History
- Name: 1891–1930: TSS Sir Richard Grenville; 1930–1931: TSS Penlee; 1932–1976: TSS Lady Savile;
- Operator: 1891–1931: Great Western Railway; 1931–1947: Dover Harbour Board; 1947–1976: Essex Yacht Club;
- Port of registry: United Kingdom
- Builder: Cammell Laird, Birkenhead
- Yard number: 583
- Launched: 1891
- Out of service: 1976
- Fate: Scrapped

General characteristics
- Tonnage: 420 gross register tons (GRT)
- Length: 132 feet (40 m)
- Beam: 30.1 feet (9.2 m)
- Draught: 12.5 feet (3.8 m)
- Speed: 12.5 knots

= TSS Sir Richard Grenville (1891) =

TSS Sir Richard Grenville was a passenger tender vessel built for the Great Western Railway in 1891.

==History==

TSS Sir Richard Grenville was built by Cammell Laird and launched in 1891. She left the Mersey on 30 April 1891. She was intended as a tender to meet the large mail steamers frequenting Plymouth, and also as an excursion steamer along the coast.
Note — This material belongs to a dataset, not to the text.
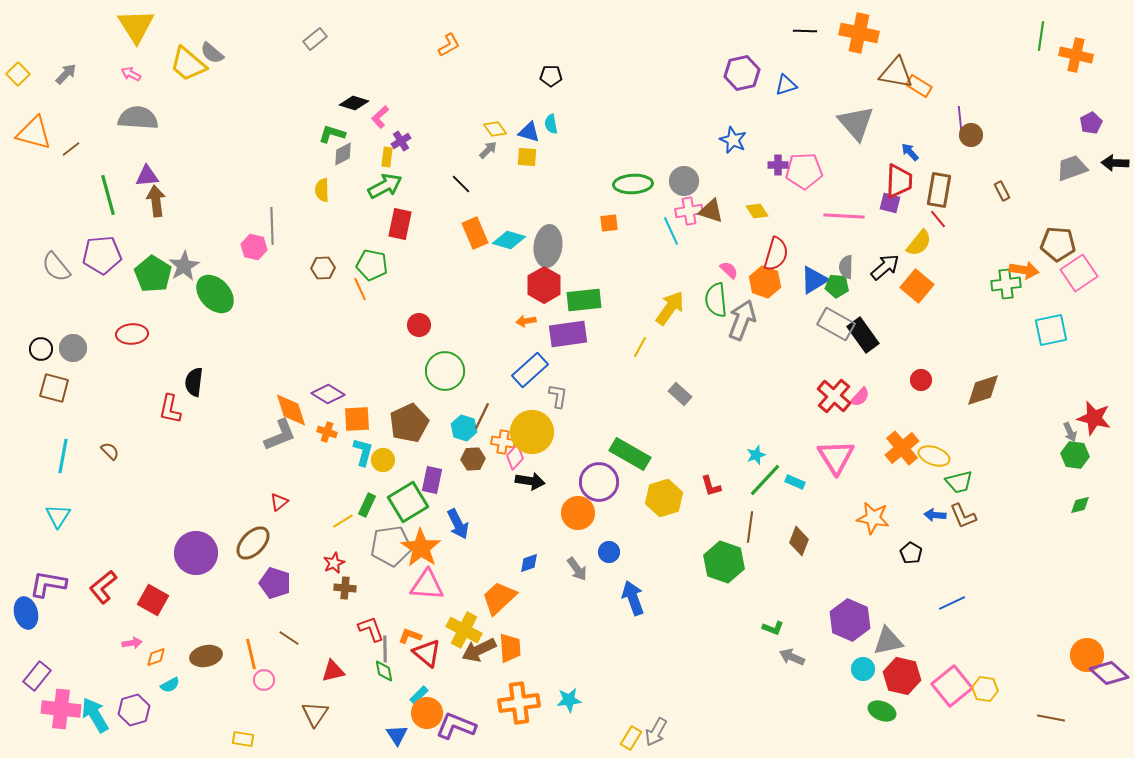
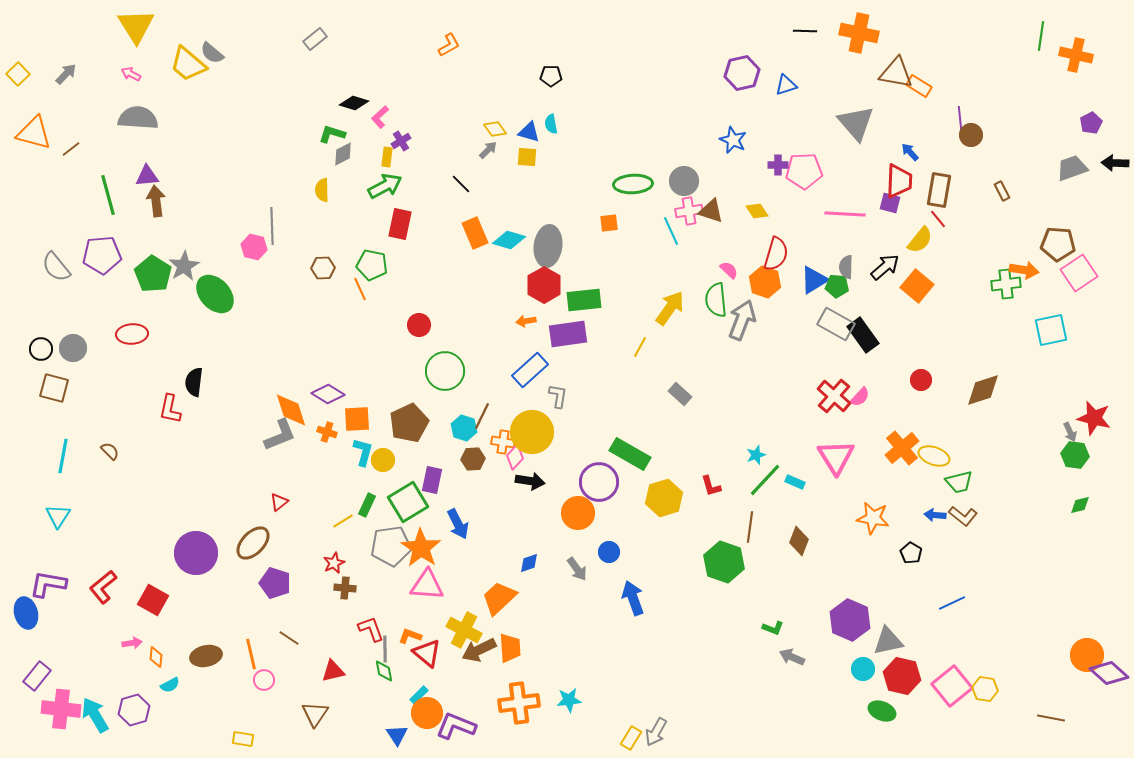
pink line at (844, 216): moved 1 px right, 2 px up
yellow semicircle at (919, 243): moved 1 px right, 3 px up
brown L-shape at (963, 516): rotated 28 degrees counterclockwise
orange diamond at (156, 657): rotated 65 degrees counterclockwise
She was advertised for sale in 1921 but was eventually returned to service until sold in 1931, renamed Penlee to make way for a replacement Sir Richard Grenville then moved on to the Dover Harbour Board where she was renamed a second time to Lady Savile.

She was purchased by the Essex Yacht Club in 1947 as their Clubship and moved to Leigh-on-Sea in Essex. She was replaced in 1976 by the Trinity House Pilot cutter Bembridge and was broken up at Queenborough, Sheppey.